Page images and extracted text
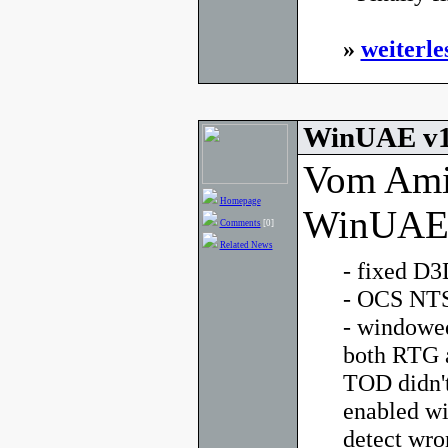
»
weiterle
WinUAE v1.
Vom Ami
Homepage
WinUAE g
Comments
[0]
Related News
- fixed D3
- OCS NTS
- windowe
both RTG a
TOD didn'
enabled wi
detect wro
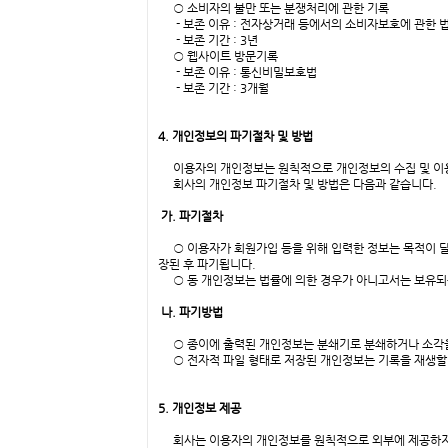
○ 소비자의 불만 또는 분쟁처리에 관한 기록
- 보존 이유 : 전자상거래 등에서의 소비자보호에 관한 
- 보존 기간 : 3년
○ 웹사이트 방문기록
- 보존 이유 : 통신비밀보호법
- 보존 기간 : 3개월
4. 개인정보의 파기절차 및 방법
이용자의 개인정보는 원칙적으로 개인정보의 수집 및 이용
회사의 개인정보 파기절차 및 방법은 다음과 같습니다.
가. 파기절차
○ 이용자가 회원가입 등을 위해 입력한 정보는 목적이 달성된
장된 후 파기됩니다.
○ 동 개인정보는 법률에 의한 경우가 아니고서는 보유되
나. 파기방법
○ 종이에 출력된 개인정보는 분쇄기로 분쇄하거나 소각을
○ 전자적 파일 형태로 저장된 개인정보는 기록을 재생할 
5. 개인정보 제공
회사는 이용자의 개인정보를 원칙적으로 외부에 제공하지 않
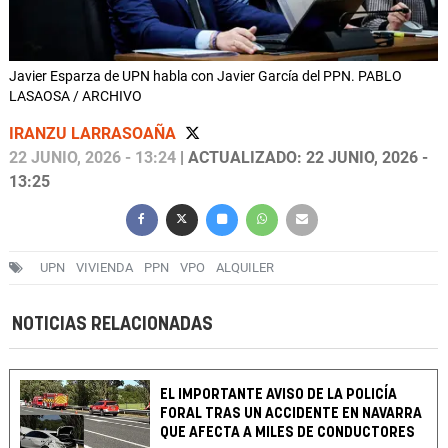
Javier Esparza de UPN habla con Javier García del PPN. PABLO
LASAOSA / ARCHIVO
IRANZU LARRASOAÑA
22 JUNIO, 2026 - 13:24
| ACTUALIZADO: 22 JUNIO, 2026 -
13:25
UPN
VIVIENDA
PPN
VPO
ALQUILER
NOTICIAS RELACIONADAS
EL IMPORTANTE AVISO DE LA POLICÍA
FORAL TRAS UN ACCIDENTE EN NAVARRA
QUE AFECTA A MILES DE CONDUCTORES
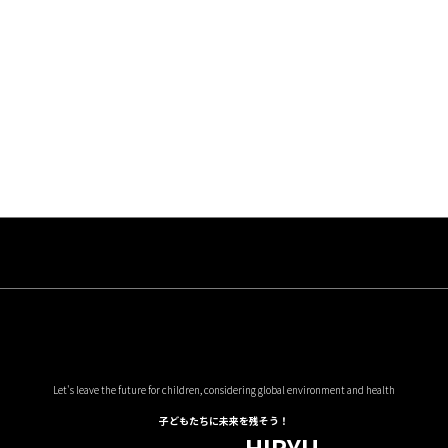
Let's leave the future for children, considering global environment and health
子どもたちに未来を残そう！
HIRYU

What you should do
Retype every record above word for word, leaving out any pictures.

Result of this task
»
weiterle
WinUAE v1.
Vom Ami
Homepage
WinUAE g
Comments
[0]
Related News
- fixed D3
- OCS NTS
- windowe
both RTG a
TOD didn'
enabled wi
detect wro
○ 소비자의 불만 또는 분쟁처리에 관한 기록
- 보존 이유 : 전자상거래 등에서의 소비자보호에 관한 
- 보존 기간 : 3년
○ 웹사이트 방문기록
- 보존 이유 : 통신비밀보호법
- 보존 기간 : 3개월
4. 개인정보의 파기절차 및 방법
이용자의 개인정보는 원칙적으로 개인정보의 수집 및 이용
회사의 개인정보 파기절차 및 방법은 다음과 같습니다.
가. 파기절차
○ 이용자가 회원가입 등을 위해 입력한 정보는 목적이 달성된
장된 후 파기됩니다.
○ 동 개인정보는 법률에 의한 경우가 아니고서는 보유되
나. 파기방법
○ 종이에 출력된 개인정보는 분쇄기로 분쇄하거나 소각을
○ 전자적 파일 형태로 저장된 개인정보는 기록을 재생할 
5. 개인정보 제공
회사는 이용자의 개인정보를 원칙적으로 외부에 제공하지 않
Javier Esparza de UPN habla con Javier García del PPN. PABLO
LASAOSA / ARCHIVO
IRANZU LARRASOAÑA
22 JUNIO, 2026 - 13:24
| ACTUALIZADO: 22 JUNIO, 2026 -
13:25
UPN
VIVIENDA
PPN
VPO
ALQUILER
NOTICIAS RELACIONADAS
EL IMPORTANTE AVISO DE LA POLICÍA
FORAL TRAS UN ACCIDENTE EN NAVARRA
QUE AFECTA A MILES DE CONDUCTORES
Let's leave the future for children, considering global environment and health
子どもたちに未来を残そう！
HIRYU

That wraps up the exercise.